MANTLE STRUCTURE OF THE COLORADO PLATEAU AND ITS MARGINS REVEALED BY LA RISTRA


ASTER, Richard C.1, SINE, Christopher R.2, WANG, Xinglin3, WILSON, David C.4, NI, James3, GRAND, Stephen P.2 and BALDRIDGE, W. Scott5, (1)Department of Earth and Enviromenal Science, New Mexico Tech, Socorro, NM 87801, (2)Department of Geological Science, University of Texas, Austin, TX 78712, (3)Department of Physics, New Mexico State University, Las Cruces, NM 88003, (4)USGS Hawaiian Volcano Observatory, Hawaii National Park, HI 96718, (5)Earth and Environmental Sciences Division, Los Alamos National Laboratory, Los Alamos, NM 87545, aster@ees.nmt.edu

During the past 30 Ma much of interior western North America has been in an extensional stress regime, resulting in the formation of the Basin and Range and Rio Grande Rift provinces.
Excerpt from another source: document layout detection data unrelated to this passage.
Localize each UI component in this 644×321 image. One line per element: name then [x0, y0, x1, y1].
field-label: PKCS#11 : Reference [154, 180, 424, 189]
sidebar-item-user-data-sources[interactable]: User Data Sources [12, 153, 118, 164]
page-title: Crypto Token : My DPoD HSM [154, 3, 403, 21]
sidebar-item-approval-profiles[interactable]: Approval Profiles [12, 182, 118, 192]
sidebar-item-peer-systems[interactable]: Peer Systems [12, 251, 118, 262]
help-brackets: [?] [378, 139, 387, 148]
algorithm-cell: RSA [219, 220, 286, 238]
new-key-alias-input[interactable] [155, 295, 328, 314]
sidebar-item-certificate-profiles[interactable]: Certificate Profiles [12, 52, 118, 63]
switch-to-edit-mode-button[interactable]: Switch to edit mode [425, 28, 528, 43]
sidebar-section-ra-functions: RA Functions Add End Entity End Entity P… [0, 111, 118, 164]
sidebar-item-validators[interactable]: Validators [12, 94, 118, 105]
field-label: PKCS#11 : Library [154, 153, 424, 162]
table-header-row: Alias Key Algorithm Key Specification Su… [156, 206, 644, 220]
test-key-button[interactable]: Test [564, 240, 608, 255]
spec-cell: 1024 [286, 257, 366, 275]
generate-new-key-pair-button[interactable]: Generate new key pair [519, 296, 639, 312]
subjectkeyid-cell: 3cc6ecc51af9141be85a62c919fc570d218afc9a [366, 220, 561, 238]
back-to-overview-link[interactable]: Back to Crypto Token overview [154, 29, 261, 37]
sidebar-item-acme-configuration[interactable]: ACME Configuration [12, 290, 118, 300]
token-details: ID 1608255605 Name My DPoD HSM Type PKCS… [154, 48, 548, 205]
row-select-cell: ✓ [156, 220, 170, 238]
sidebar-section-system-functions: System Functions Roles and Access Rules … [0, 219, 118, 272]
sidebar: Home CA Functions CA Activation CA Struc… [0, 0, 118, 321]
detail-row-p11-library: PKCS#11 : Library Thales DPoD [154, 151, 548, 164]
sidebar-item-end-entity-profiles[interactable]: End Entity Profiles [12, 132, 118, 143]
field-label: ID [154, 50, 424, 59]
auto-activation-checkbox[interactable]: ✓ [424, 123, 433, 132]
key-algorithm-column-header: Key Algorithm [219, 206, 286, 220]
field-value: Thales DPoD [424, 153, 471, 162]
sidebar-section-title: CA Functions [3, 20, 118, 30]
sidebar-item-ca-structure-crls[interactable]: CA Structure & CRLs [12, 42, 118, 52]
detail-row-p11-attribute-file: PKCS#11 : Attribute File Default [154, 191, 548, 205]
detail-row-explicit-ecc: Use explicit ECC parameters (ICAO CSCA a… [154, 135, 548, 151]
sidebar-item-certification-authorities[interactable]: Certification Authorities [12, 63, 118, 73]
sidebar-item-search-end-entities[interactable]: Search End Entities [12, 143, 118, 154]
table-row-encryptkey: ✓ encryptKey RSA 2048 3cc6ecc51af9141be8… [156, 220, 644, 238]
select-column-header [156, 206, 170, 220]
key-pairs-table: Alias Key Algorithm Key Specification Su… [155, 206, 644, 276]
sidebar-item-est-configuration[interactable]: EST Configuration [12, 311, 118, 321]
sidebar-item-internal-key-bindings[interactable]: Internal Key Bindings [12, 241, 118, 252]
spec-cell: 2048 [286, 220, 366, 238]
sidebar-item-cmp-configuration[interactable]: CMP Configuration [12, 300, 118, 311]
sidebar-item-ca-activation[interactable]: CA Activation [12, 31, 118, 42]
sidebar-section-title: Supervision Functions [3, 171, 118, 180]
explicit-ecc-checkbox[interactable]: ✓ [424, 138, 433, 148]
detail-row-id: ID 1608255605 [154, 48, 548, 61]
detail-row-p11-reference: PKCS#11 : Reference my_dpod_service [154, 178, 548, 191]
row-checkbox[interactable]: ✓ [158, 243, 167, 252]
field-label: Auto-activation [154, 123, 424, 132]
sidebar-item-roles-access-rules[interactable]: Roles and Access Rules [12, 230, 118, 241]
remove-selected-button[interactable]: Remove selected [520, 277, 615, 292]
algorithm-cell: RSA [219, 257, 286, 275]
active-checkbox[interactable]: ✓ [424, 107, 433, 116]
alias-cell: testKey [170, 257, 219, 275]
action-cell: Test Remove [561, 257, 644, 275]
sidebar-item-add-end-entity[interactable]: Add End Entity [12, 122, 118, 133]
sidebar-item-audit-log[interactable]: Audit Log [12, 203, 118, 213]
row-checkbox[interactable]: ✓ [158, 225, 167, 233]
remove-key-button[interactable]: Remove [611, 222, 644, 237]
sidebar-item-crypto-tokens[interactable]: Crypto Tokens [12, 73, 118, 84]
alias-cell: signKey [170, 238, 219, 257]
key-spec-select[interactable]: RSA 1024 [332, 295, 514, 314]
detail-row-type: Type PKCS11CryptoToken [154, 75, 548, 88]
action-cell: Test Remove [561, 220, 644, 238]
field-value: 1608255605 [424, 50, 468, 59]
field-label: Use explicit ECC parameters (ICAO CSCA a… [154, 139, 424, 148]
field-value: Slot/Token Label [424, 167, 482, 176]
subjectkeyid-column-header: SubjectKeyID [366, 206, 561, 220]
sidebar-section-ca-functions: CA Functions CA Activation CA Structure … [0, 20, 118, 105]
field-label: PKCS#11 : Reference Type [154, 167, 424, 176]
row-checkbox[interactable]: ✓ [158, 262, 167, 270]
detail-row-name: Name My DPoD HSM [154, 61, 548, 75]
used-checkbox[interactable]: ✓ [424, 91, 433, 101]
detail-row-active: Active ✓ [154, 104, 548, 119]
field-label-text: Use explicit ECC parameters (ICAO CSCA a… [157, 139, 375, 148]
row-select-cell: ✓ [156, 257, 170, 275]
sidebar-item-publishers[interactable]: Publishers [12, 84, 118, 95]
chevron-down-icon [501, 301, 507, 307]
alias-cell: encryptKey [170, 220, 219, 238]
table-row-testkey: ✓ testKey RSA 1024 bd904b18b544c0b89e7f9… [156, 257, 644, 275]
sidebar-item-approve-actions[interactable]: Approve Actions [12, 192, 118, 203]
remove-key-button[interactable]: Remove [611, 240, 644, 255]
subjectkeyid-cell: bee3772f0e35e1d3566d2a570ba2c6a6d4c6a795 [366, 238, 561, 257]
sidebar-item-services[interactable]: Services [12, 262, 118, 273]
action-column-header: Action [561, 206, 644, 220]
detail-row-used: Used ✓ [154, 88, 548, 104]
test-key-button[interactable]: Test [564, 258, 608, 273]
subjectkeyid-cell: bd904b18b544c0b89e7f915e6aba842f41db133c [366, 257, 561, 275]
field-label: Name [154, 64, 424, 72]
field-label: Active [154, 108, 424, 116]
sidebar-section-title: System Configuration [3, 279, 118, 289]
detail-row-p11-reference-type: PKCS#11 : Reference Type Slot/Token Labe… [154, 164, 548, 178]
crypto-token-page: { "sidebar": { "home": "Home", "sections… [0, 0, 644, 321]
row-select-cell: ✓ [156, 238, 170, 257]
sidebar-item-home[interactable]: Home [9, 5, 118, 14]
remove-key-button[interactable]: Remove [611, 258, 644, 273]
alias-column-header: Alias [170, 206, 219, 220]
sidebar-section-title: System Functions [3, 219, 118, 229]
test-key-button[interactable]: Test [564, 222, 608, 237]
However, extensional processes have left the Colorado Plateau (CP) relatively undeformed, and it has emerged as a distinct tectonic province. New images of the lithosphere-scale structure constructed from the first complete deep seismic imaging transect of the CP in the "LA RISTRA" experiment show that CP crustal thickness exhibits highly variability (42-50 km) near its center and thins to 30-35 km thick at the edges, where the highest elevations are observed. Isostatic calculations constrained by these results show that only approximately 25% of central CP elevations can be explained by thickened crust alone, CP margins requiring nearly total mantle compensation. Travel-time body wave velocity inversions show a sharp, large magnitude contrast across the CP-Great Basin transition extending from the base of the crust to about 200 km depth. Also imaged is a fast seismic anomaly from 300 to 600 km depth beneath the NW portion of the model. Very slow P and S velocities beneath the Great Basin require the existence of partial melt and/or higher than average water content. We propose that the sharp contrast in mantle seismic properties across the western CP edge corresponds to differential lithospheric modification, during and subsequent to Farallon subduction and foundering across a boundary marking the western extent of unmodified Proterozoic mantle lithosphere. We interpret the deep fast anomaly as a remnant of thickened Farallon plate and/or detached continental lithosphere that has sunk to transition zone depths. Shear-wave splitting observations suggest a system dominated by mantle flow around and deflected by a wedge-shaped lithospheric root beneath the CP. These results indicate strongly dynamic convecting mesoscale mantle beneath the southwestern U.S.